_DATASET ENTRIES_
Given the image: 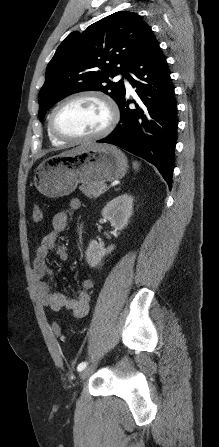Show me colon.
Returning a JSON list of instances; mask_svg holds the SVG:
<instances>
[{
  "label": "colon",
  "instance_id": "1",
  "mask_svg": "<svg viewBox=\"0 0 219 447\" xmlns=\"http://www.w3.org/2000/svg\"><path fill=\"white\" fill-rule=\"evenodd\" d=\"M32 220L36 224H40V223L43 222L44 216H43V212H42L40 207L35 206L33 208ZM52 331H53L54 335L57 338H62L63 337V331H62V328H61V326L59 324H57V323L53 324Z\"/></svg>",
  "mask_w": 219,
  "mask_h": 447
}]
</instances>
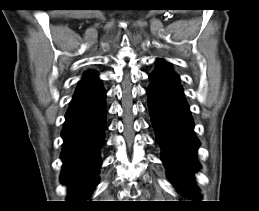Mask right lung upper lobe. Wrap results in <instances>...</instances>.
I'll list each match as a JSON object with an SVG mask.
<instances>
[{
    "label": "right lung upper lobe",
    "instance_id": "right-lung-upper-lobe-1",
    "mask_svg": "<svg viewBox=\"0 0 259 211\" xmlns=\"http://www.w3.org/2000/svg\"><path fill=\"white\" fill-rule=\"evenodd\" d=\"M97 83H99L97 73L96 72H87V73H85L84 77L80 81L75 94L84 92V91L88 90L89 88L95 86Z\"/></svg>",
    "mask_w": 259,
    "mask_h": 211
}]
</instances>
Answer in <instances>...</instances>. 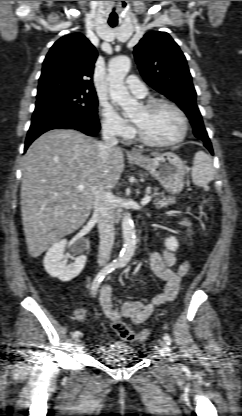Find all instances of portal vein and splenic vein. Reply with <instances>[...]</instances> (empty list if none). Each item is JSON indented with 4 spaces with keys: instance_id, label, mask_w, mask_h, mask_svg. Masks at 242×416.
I'll use <instances>...</instances> for the list:
<instances>
[{
    "instance_id": "18ae733b",
    "label": "portal vein and splenic vein",
    "mask_w": 242,
    "mask_h": 416,
    "mask_svg": "<svg viewBox=\"0 0 242 416\" xmlns=\"http://www.w3.org/2000/svg\"><path fill=\"white\" fill-rule=\"evenodd\" d=\"M78 190L79 191H83L84 190V186L80 185L78 186ZM151 201V196L147 195L145 196L142 200H141V204L142 205H146L147 203H149Z\"/></svg>"
}]
</instances>
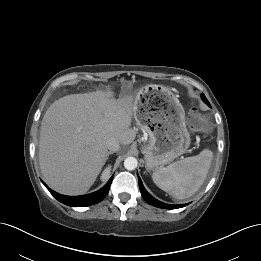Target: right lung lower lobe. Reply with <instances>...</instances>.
Returning <instances> with one entry per match:
<instances>
[{"mask_svg":"<svg viewBox=\"0 0 261 261\" xmlns=\"http://www.w3.org/2000/svg\"><path fill=\"white\" fill-rule=\"evenodd\" d=\"M112 179H113V176L110 178V180L107 182V184L103 188H101L100 190H98L94 193L82 195V196L61 195V194L51 190L50 188H48L46 186V184L43 181L42 182L47 187V189L50 191V193L58 201L66 204L68 206L81 207V206H89V205L96 204V203L100 202L102 199H104L109 192V188H110Z\"/></svg>","mask_w":261,"mask_h":261,"instance_id":"right-lung-lower-lobe-1","label":"right lung lower lobe"}]
</instances>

_PROBLEM TO SOLVE_
At the line containing "Target: right lung", begin reproducing the entries word for word, and continue through their last line. Leave out the pictures.

_RESULT FOR THIS EXERCISE_
Target: right lung lower lobe. Reply with <instances>...</instances>.
Returning <instances> with one entry per match:
<instances>
[{"mask_svg":"<svg viewBox=\"0 0 261 261\" xmlns=\"http://www.w3.org/2000/svg\"><path fill=\"white\" fill-rule=\"evenodd\" d=\"M112 179H113V176L110 178V180L107 182V184L103 188H101L100 190H98L94 193L82 195V196L61 195V194L51 190L50 188H48L46 186V184L43 181L42 182L47 187V189L50 191V193L58 201L66 204L68 206L81 207V206H89V205L96 204V203L100 202L102 199H104L109 192V188H110Z\"/></svg>","mask_w":261,"mask_h":261,"instance_id":"right-lung-lower-lobe-1","label":"right lung lower lobe"}]
</instances>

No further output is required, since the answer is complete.